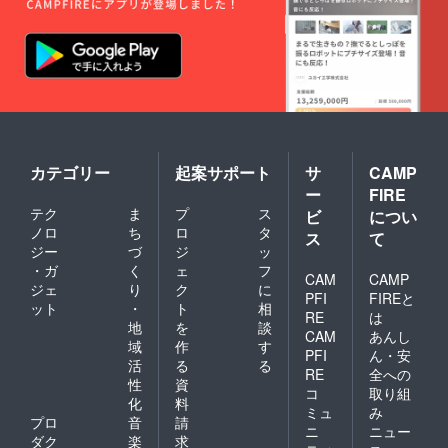
画像は
掲載で
きませ
ん。 ・
来場は
任意、
交通費
は支援
者様ご
負担で
カテゴリー
起案サポート
サ
CAMP
す.
ー
FIRE
テク
ま
プ
ス
ビ
につい
ノロ
ち
ロ
タ
ス
て
ジー
づ
ジ
ッ
・ガ
く
ェ
フ
CAM
CAMP
ジェ
り
ク
に
PFI
FIREと
ット
・
ト
相
RE
は
地
を
談
CAM
あんし
域
作
す
PFI
ん・安
活
る
る
RE
全への
性
資
コ
取り組
化
料
ミュ
み
プロ
音
請
ニ
ニュー
ダク
楽
求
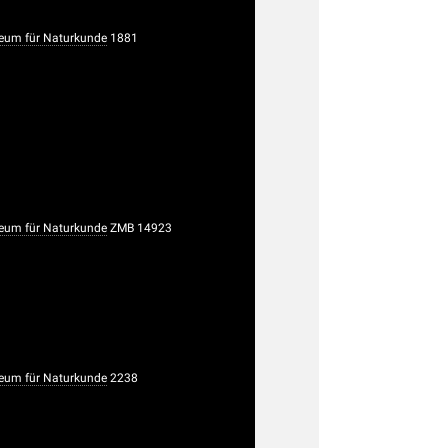
um für Naturkunde
1881
um für Naturkunde
ZMB 14923
um für Naturkunde
2238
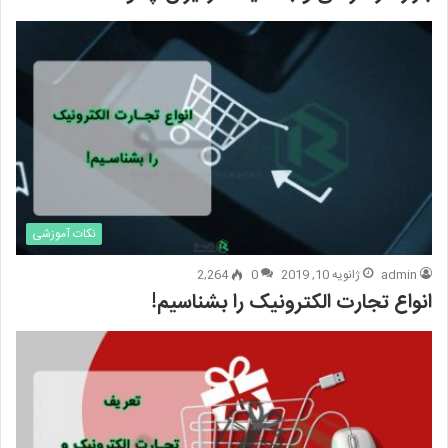
نکات آموزشی
admin
ژانویه 10, 2019
0
2,264
انواع تجارت الکترونیک را بشناسیم!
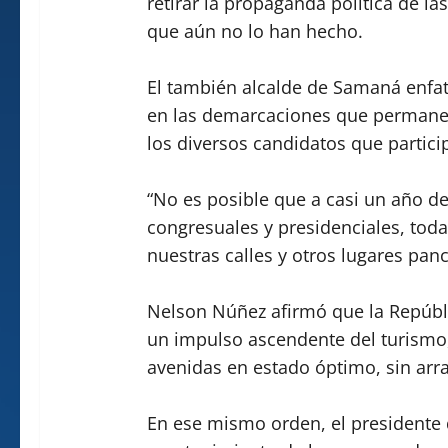
retirar la propaganda política de la
que aún no lo han hecho.
El también alcalde de Samaná enfati
en las demarcaciones que permanecen
los diversos candidatos que partici
“No es posible que a casi un año de
congresuales y presidenciales, to
nuestras calles y otros lugares panca
Nelson Núñez afirmó que la Repúbl
un impulso ascendente del turismo,
avenidas en estado óptimo, sin arra
En ese mismo orden, el presidente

■ **WHAT IS BEING ASKED**: Write the records above out again exactly, but not the pictures.

■ **RESPONSE BOX**:
画像は
掲載で
きませ
ん。 ・
来場は
任意、
交通費
は支援
者様ご
負担で
カテゴリー
起案サポート
サ
CAMP
す.
ー
FIRE
テク
ま
プ
ス
ビ
につい
ノロ
ち
ロ
タ
ス
て
ジー
づ
ジ
ッ
・ガ
く
ェ
フ
CAM
CAMP
ジェ
り
ク
に
PFI
FIREと
ット
・
ト
相
RE
は
地
を
談
CAM
あんし
域
作
す
PFI
ん・安
活
る
る
RE
全への
性
資
コ
取り組
化
料
ミュ
み
プロ
音
請
ニ
ニュー
ダク
楽
求
um für Naturkunde
1881
um für Naturkunde
ZMB 14923
um für Naturkunde
2238
نکات آموزشی
admin
ژانویه 10, 2019
0
2,264
انواع تجارت الکترونیک را بشناسیم!
retirar la propaganda política de la
que aún no lo han hecho.
El también alcalde de Samaná enfati
en las demarcaciones que permanecen
los diversos candidatos que partici
“No es posible que a casi un año de
congresuales y presidenciales, to
nuestras calles y otros lugares panca
Nelson Núñez afirmó que la Repúbl
un impulso ascendente del turismo,
avenidas en estado óptimo, sin arra
En ese mismo orden, el presidente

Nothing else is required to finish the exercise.